Twitch offered a preview of their next phase of development yesterday when they showed Superfight, Wastelanders, and Streamline - three games specifically designed to take advantage of the site's streaming capabilities.
Developed in conjunction with a handful of third-party developers, each one takes advantage of Twitch streaming in some unique way. Of them all, the most successful appeared to be Superfight (Pipeworks) - a Cards Against Humanity-like game in which streamers debate whether Wolverine could beat Darth Vader while the audience votes. As a proof of concept, it was a natural fit for the platform - a game that encourages audience participation in a game show-like format.

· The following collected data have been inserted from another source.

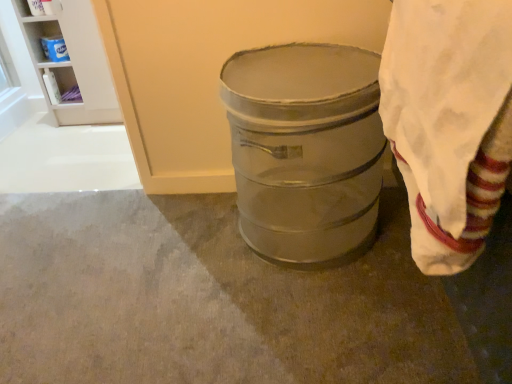 Question: Is metallic gray trash can at center taller or shorter than white plastic shelf at upper left, marked as the second shelf in a left-to-right arrangement?

Choices:
 (A) short
 (B) tall

Answer: (A)

Question: Considering the positions of metallic gray trash can at center and white plastic shelf at upper left, marked as the second shelf in a left-to-right arrangement, in the image, is metallic gray trash can at center bigger or smaller than white plastic shelf at upper left, marked as the second shelf in a left-to-right arrangement,?

Choices:
 (A) small
 (B) big

Answer: (B)

Question: Which is nearer to the white glossy shelf at upper left, which is counted as the first shelf, starting from the left?

Choices:
 (A) white plastic shelf at upper left, marked as the second shelf in a left-to-right arrangement
 (B) white cotton cloth at right
 (C) metallic gray trash can at center
 (D) metallic gray barrel at center

Answer: (A)

Question: Based on their relative distances, which object is nearer to the white glossy shelf at upper left, which is counted as the first shelf, starting from the left?

Choices:
 (A) metallic gray trash can at center
 (B) white plastic shelf at upper left, marked as the second shelf in a left-to-right arrangement
 (C) white cotton cloth at right
 (D) metallic gray barrel at center

Answer: (B)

Of course, it probably won't go much further than that. My first thought after seeing Superfight was, "Where's the game?" It was a game in the sense that one streamer or another would win if their card was chosen, but it seemed to me that the audience had already made up their mind whether, say, Jack Bauer could beat Cthulhu (spoiler: he couldn't). It's a fun little social game, but its significance lies more in its potential a proof of concept. My first thought upon seeing it was that it could open the door for the return of something akin to 1 vs. 100 - the Microsoft-developed game show that ran for two seasons on Xbox Live.

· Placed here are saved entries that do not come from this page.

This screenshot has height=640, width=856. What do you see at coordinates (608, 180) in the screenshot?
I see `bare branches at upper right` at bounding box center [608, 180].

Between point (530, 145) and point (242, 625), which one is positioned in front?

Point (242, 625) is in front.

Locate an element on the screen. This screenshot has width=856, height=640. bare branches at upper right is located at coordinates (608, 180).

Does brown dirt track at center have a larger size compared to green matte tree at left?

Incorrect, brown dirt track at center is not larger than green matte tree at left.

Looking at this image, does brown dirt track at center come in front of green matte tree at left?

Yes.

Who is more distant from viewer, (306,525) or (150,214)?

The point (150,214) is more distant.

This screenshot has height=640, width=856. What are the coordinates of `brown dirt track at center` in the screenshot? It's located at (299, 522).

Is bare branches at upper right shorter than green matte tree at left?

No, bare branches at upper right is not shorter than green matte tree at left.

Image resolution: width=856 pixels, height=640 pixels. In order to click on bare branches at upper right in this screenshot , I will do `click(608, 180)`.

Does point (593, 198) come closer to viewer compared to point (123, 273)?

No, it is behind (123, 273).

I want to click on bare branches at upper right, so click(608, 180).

The other two games showcased different aspects of audience-driven gameplay. Streamline (Proletariat) is an arena-based game in which a broadcaster can create a party of up to 15 viewers and either play with them or pit them against one another. In the meantime, the rest of the viewers can vote to change the floor into lava or introduce other environmental changes.
Wastelanders (Schell Games), meanwhile, is a turn-based strategy game in which broadcasters lead their viewers against other broadcasters. Broadcasters function as generals while viewers control the warriors on the pieces on the battlefield, which resembles a chess board.
My main takeaway after seeing these three games in action is that simplicity is best for these games. Superfight was easy to immediately grasp and encouraged audience participation from the outset. By contrast, Wastelanders complex mechanics seemed to confuse viewers watching Twitch's promotional stream.
This is uncharted territory for pretty much everyone, so it's no surprise that both Twitch and its development partners are trying to figure out what works. If Twitch Plays Pokemon and Punch Club prove anything, though, it's that Twitch is fertile ground as a game platform.
In that light, Twitch's partnership with studios like Skybound Entertainment is a logical next step for a company that has come to dominate the videogame streaming space. The only question is how far Twitch intends to take this new foray into game development.
For now, Twitch is coy about their future plans. When I put the question to Twitch's vice president of developer success Kathy Astromoff, she replied, "While we never say never, our focus for now is helping third-party developers succeed."
Whatever happens, it's clear that Twitch intends to take a more active role in content development, much as Netflix has taken an active role in television development. This is the first step.